[Assigned task] When a line in the records contains the string "bursts", copy that line.

(Dataset entries)
++++++++++++++++++++
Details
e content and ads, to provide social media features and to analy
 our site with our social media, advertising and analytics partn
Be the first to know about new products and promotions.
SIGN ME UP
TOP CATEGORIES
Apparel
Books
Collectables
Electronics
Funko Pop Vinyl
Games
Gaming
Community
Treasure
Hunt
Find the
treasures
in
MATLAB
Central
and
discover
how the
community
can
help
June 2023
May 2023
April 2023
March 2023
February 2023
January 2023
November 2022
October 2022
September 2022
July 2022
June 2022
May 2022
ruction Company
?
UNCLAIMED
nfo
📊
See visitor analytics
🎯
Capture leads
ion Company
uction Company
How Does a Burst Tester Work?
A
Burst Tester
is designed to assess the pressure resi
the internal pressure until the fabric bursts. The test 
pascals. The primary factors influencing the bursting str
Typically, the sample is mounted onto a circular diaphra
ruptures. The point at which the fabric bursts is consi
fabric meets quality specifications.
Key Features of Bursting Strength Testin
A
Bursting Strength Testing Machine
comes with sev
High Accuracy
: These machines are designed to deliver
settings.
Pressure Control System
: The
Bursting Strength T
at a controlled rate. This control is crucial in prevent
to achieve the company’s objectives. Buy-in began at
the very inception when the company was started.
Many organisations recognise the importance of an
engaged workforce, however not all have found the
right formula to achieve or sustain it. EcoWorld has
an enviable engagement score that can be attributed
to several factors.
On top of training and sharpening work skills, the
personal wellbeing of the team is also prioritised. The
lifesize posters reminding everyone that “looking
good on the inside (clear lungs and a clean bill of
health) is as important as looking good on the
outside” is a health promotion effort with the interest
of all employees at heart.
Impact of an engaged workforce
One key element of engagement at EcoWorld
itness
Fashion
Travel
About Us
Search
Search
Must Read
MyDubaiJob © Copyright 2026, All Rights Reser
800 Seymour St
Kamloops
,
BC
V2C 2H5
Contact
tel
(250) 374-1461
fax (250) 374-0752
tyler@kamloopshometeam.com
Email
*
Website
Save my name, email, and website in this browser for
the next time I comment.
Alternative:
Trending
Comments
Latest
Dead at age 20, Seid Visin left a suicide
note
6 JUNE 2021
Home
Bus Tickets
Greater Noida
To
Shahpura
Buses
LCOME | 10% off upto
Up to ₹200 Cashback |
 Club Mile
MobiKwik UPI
++++++++++++++++++++
[Answer section]
the internal pressure until the fabric bursts. The test 
ruptures. The point at which the fabric bursts is consi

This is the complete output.